1. Install the Save All Images extension for Opera (or an addon with similar fuctionality that works in your Web browser).

2. Visit your target page. Zoomify the image and pan around until all tiles have loaded. Then capture all the loaded images on the page with ‘Save All Images’. As you can see, it’s quite sophisticated in its filters, though unfortunately you can’t save your settings as a repeatable preset for a particular website…

Ok, ‘Save All Images’ will pack all the loaded tiles up in a zip file.

3. Extract your saved .zip of images. View the resulting folder as thumbnail images. Delete all images that are not part of the tile set.
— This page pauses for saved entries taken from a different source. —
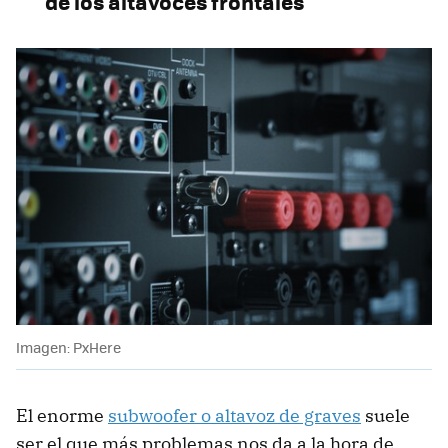
de los altavoces frontales
Imagen: PxHere
El enorme
subwoofer o altavoz de graves
suele
ser el que más problemas nos da a la hora de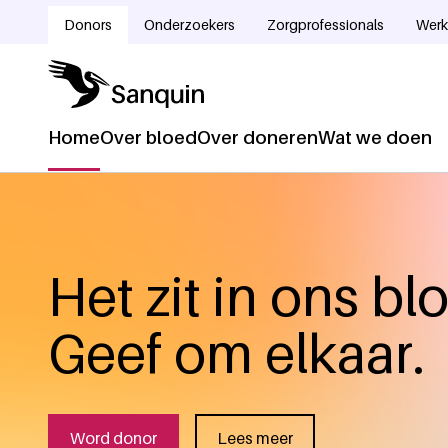
Overslaan en naar de inhoud gaan
Donors
Onderzoekers
Zorgprofessionals
Werk
Doelgroepnavigatie
Home
Over bloed
Over doneren
Wat we doen
Hoofdnavigatie
Het zit in ons bl
Geef om elkaar.
Word donor
Lees meer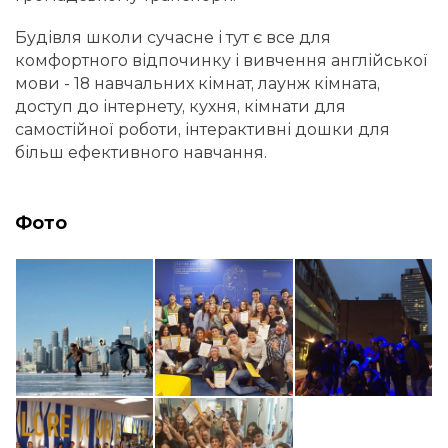
Будівля школи сучасне і тут є все для
комфортного відпочинку і вивчення англійської
мови - 18 навчальних кімнат, лаунж кімната,
доступ до інтернету, кухня, кімнати для
самостійної роботи, інтерактивні дошки для
більш ефективного навчання.
Фото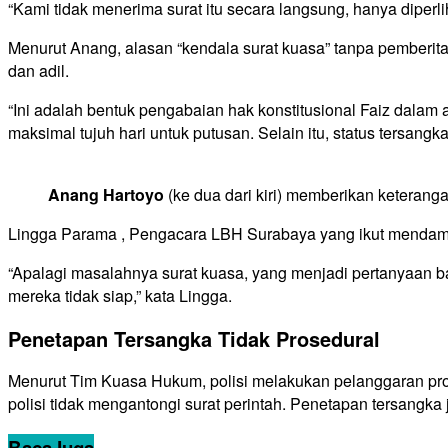
“Kami tidak menerima surat itu secara langsung, hanya diperl
Menurut Anang, alasan “kendala surat kuasa” tanpa pemberi
dan adil.
“Ini adalah bentuk pengabaian hak konstitusional Faiz dalam 
maksimal tujuh hari untuk putusan. Selain itu, status tersan
Anang Hartoyo
(ke dua dari kiri) memberikan keteranga
Lingga Parama , Pengacara LBH Surabaya yang ikut mendamp
“Apalagi masalahnya surat kuasa, yang menjadi pertanyaan 
mereka tidak siap,” kata Lingga.
Penetapan Tersangka Tidak Prosedural
Menurut Tim Kuasa Hukum, polisi melakukan pelanggaran pr
polisi tidak mengantongi surat perintah. Penetapan tersangka
Baca
Juga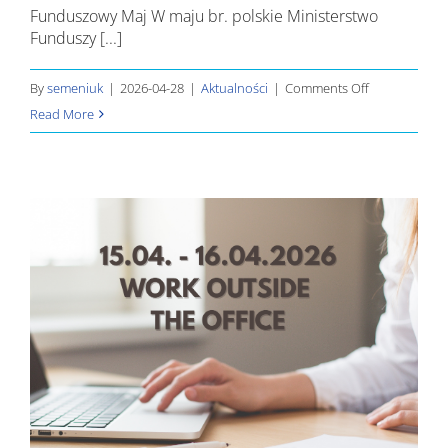
Funduszowy Maj W maju br. polskie Ministerstwo
Funduszy [...]
on
By
semeniuk
|
2026-04-28
|
Aktualności
|
Comments Off
Funduszowy
Read More
Maj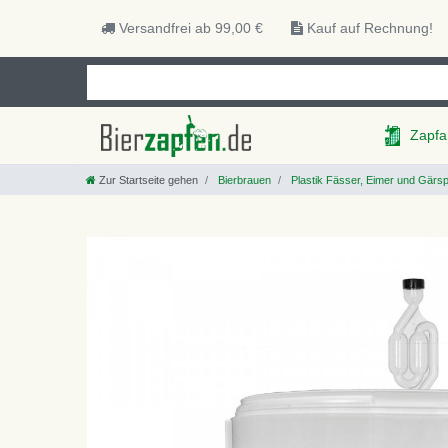
Versandfrei ab 99,00 €
Kauf auf Rechnung!
Zapfa
Zur Startseite gehen
Bierbrauen
Plastik Fässer, Eimer und Gärs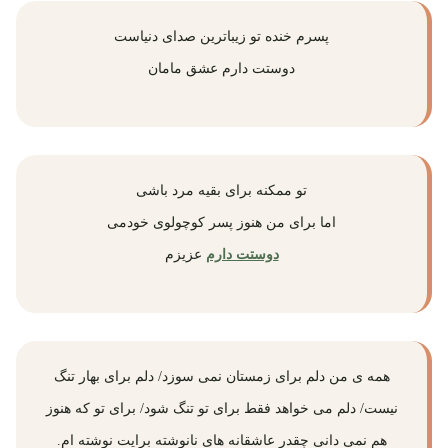
پسرم خنده تو زیباترین صدای دنیاست
دوستت دارم عشق مامان
تو ممکنه برای بقیه مرد باشی
اما برای من هنوز پسر کوچولوی خودمی
دوستت دارم
عزیزم
همه ی من دلم برای زمستان نمی سوزد/ دلم برای بهار تنگ
نیست/ دلم می خواهد فقط برای تو تنگ شود/ برای تو که هنوز
هم نمی دانی چقدر عاشقانه های نانوشته برایت نوشته ام.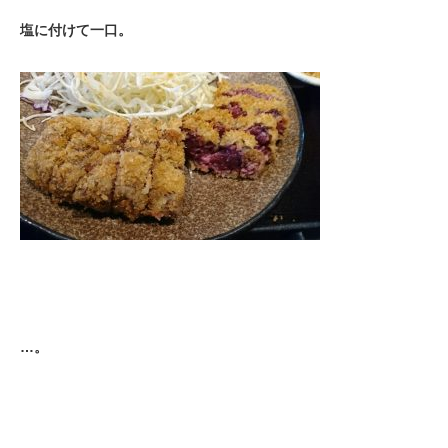
塩に付けて一口。
…。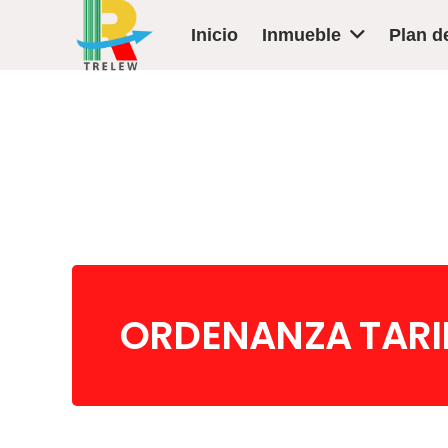
Inicio
Inmueble
Plan d
ORDENANZA TARIF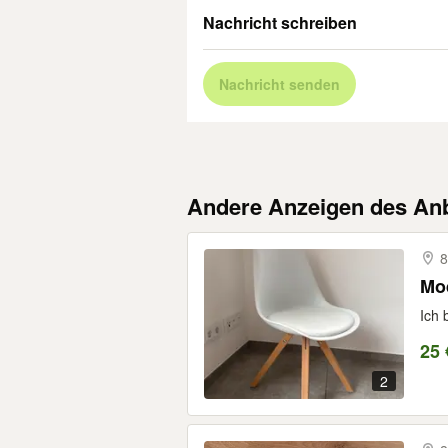
Nachricht schreiben
Nachricht senden
Andere Anzeigen des Anb
8
Mod
Ich 
25 
2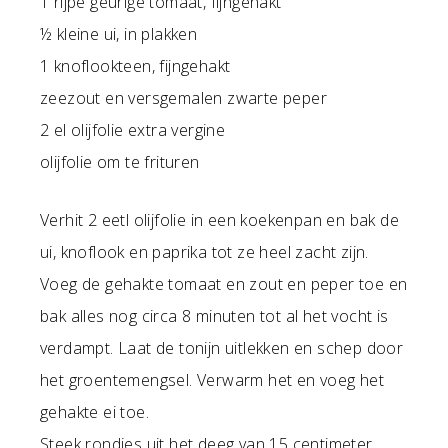
1 rijpe geurige tomaat, fijngehakt
½ kleine ui, in plakken
1 knoflookteen, fijngehakt
zeezout en versgemalen zwarte peper
2 el olijfolie extra vergine
olijfolie om te frituren
Verhit 2 eetl olijfolie in een koekenpan en bak de
ui, knoflook en paprika tot ze heel zacht zijn.
Voeg de gehakte tomaat en zout en peper toe en
bak alles nog circa 8 minuten tot al het vocht is
verdampt. Laat de tonijn uitlekken en schep door
het groentemengsel. Verwarm het en voeg het
gehakte ei toe.
Steek rondjes uit het deeg van 15 centimeter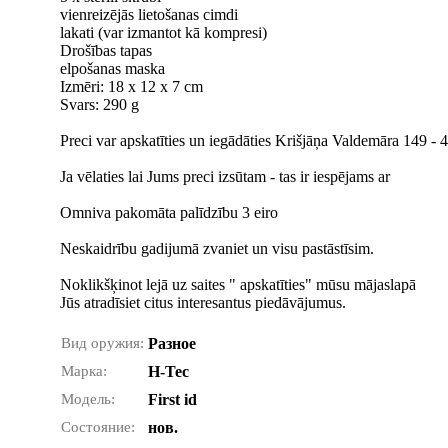
vienreizējās lietošanas cimdi
lakati (var izmantot kā kompresi)
Drošības tapas
elpošanas maska
Izmēri: 18 x 12 x 7 cm
Svars: 290 g
Preci var apskatīties un iegādāties Krišjāņa Valdemāra 149 - 41
Ja vēlaties lai Jums preci izsūtam - tas ir iespējams ar
Omniva pakomāta palīdzību 3 eiro
Neskaidrību gadijumā zvaniet un visu pastāstīsim.
Noklikšķinot lejā uz saites " apskatīties" mūsu mājaslapā
Jūs atradīsiet citus interesantus piedāvājumus.
Вид оружия:
Разное
Марка:
H-Tec
Модель:
First id
Состояние:
нов.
Rename .jpeg files to .jpg if needed, with Winsome File Renamer or similar. Also rename to alphanumeric order if needed — tiles are downloaded in their tiling sequence, so a sort-by-date should mean that a 1… 2… 3… re-naming should be possible even if the filenames are obfuscated. You want to end up with a folder of image tiles in .jpg and with a logical alphanumeric loading order. Make a note of how many rows and columns make up the complete image (e.g. three tiles across, and four tiles down).

4. Get Paul Rigott’s Photoshop stitcher script File Stitcher.zip (mirror) and unzip it. This script can handle non-overlapped tiles by using an ‘alphanumeric load-order’ option.

5. Load Photoshop. Do not open a new image. Just go: File | Scripts | Browse and then find and load Paul’s script.

Set your numbers for the tiles across / down, and then point the script at your target folder. The images load and are automatically distributed across a newly opened image, with the script doing canvas expansion as needed. As you can see here, the result is not perfect, but 85% of the work has been done automatically. Most tiles have been accurately snapped together into the main image, but a few tiles have been assembled into strips and these remain as outliers.

Just multi-select a few relevant layers (Shift, select with right mouse-click, repeat to add the next layer to the group). Then snap the image together. More recent editions of Photoshop should help with that, if Snap is turned on.

WorldBrain for Chrome

WorldBrain for Chrome : “Full-text search of your Web browsing history and bookmarks. Find previously visited websites & PDFs in seconds.” Works in Opera too, and presumably any browser which supports Chrome extensions and addons.

On install it offered to import my last 90 days of visited URLs from my History, thought it fatally ‘hung’ at 2% and couldn’t get past that even in a few hours. However, that 2% was all I needed, since it was going through the URLs in reverse date order and thus had grabbed the last few days. I cancelled and was left with what I actually wanted: not 90 days’ worth of browsing, but just the last few days to start me off.

You can also Blacklist sites that don’t need to be cached locally, and Google Maps is blacklisted by default. One very important filter you need to add before you do anything is Google and DuckDuckGo searches, or hitting them all again in an automated fashion may cause you to be blocked by those services. Once the initial import is done, you can then unblock the main search-engines and they will cache naturally as you browse.

You’ll also want to visit the Privacy settings and ensure that some things are off/on.

It’s only getting the text, stripped of HTML. Therefore partial searches for filenames of pictures and .zips presumably won’t work, since they’re in the HTML code. Even so, one potential problem appears to be that there’s no rolling “delete page files after 90-days” setting. Presumably your local cache just goes on growing and growing, which may not be so good for those with over-stuffed hard-drives.

You also get a personal annotation and tagging tool as a discreet sidebar button. This also gives you a way to get to the Search interface, if you don’t want the creepy ‘staring eyes’ WorldBrain icon on your Bookmarks bar.